Tony Smith

Personal information
- Full name: Anthony Smith
- Born: 15 August 1961 (age 65) Burnley, Lancashire, England
- Batting: Right-handed
- Bowling: Slow left-arm orthodox

Domestic team information
- 1989–2004: Wales Minor Counties
- 1993–1994: Minor Counties

Career statistics
| Competition | List A |
| Matches | 6 |
| Runs scored | 8 |
| Batting average | 4.00 |
| 100s/50s | 0/0 |
| Top score | 6 |
| Balls bowled | 344 |
| Wickets | 9 |
| Bowling average | 20.77 |
| 5 wickets in innings | 0 |
| 10 wickets in match | 0 |
| Best bowling | 3/40 |
| Catches/stumpings | 4/– |
- Source: Cricinfo, 13 May 2011

= Tony Smith (English cricketer) =

English cricketer

Anthony Smith (born 15 August 1961) is a former English cricketer. Smith was a right-handed batsman who bowled slow left-arm orthodox. He was born in Burnley, Lancashire.
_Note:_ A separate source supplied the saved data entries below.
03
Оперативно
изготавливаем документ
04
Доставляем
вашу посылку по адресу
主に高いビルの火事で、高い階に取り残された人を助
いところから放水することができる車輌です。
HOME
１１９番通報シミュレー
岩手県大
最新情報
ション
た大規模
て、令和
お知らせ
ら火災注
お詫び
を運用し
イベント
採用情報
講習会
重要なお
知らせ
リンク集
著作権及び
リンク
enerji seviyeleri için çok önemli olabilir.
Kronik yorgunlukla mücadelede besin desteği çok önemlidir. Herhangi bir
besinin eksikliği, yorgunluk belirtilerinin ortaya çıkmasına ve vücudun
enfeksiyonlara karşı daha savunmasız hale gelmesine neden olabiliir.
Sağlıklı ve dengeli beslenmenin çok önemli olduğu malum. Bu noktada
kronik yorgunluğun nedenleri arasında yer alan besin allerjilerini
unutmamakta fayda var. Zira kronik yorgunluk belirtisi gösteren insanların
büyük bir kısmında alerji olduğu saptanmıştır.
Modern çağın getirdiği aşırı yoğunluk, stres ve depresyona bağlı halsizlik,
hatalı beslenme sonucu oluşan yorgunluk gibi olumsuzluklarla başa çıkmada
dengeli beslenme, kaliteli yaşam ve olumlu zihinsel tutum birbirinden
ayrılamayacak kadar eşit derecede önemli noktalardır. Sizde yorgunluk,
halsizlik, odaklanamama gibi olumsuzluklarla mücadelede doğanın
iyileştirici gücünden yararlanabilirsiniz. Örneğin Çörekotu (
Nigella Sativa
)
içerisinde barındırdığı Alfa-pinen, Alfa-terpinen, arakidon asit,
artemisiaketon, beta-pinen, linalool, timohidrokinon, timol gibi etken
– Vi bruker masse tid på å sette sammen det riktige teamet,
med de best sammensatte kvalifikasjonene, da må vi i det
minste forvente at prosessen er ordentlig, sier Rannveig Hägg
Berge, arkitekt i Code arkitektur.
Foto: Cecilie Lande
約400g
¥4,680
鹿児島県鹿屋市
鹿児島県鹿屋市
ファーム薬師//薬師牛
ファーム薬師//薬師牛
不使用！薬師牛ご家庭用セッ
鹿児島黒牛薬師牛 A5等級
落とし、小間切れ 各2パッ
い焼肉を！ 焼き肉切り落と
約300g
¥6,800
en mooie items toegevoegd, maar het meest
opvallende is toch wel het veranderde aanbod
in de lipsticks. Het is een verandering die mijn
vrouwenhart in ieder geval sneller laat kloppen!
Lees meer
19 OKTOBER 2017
Smith made his debut for Wales Minor Counties in the 1989 Minor Counties Championship against Cornwall. He played Minor counties cricket for Wales Minor Counties from 1989 to 2004, which included 35 Minor Counties Championship matches and 8 MCCA Knockout Trophy matches. He made his List A debut in the 1993 Benson & Hedges Cup for a combined Minor Counties cricket team against Durham. He played a further match for the team in the following season's competition against Sussex. It was in the 1993 season that he made his List A debut for Wales Minor Counties against Nottinghamshire in the NatWest Trophy. He played 3 further List A matches for the team, the last coming against Middlesex in the 2004 Cheltenham & Gloucester Trophy. In his 6 List A matches, he took 9 wickets at a bowling average of 20.77, with best figures of 3/40.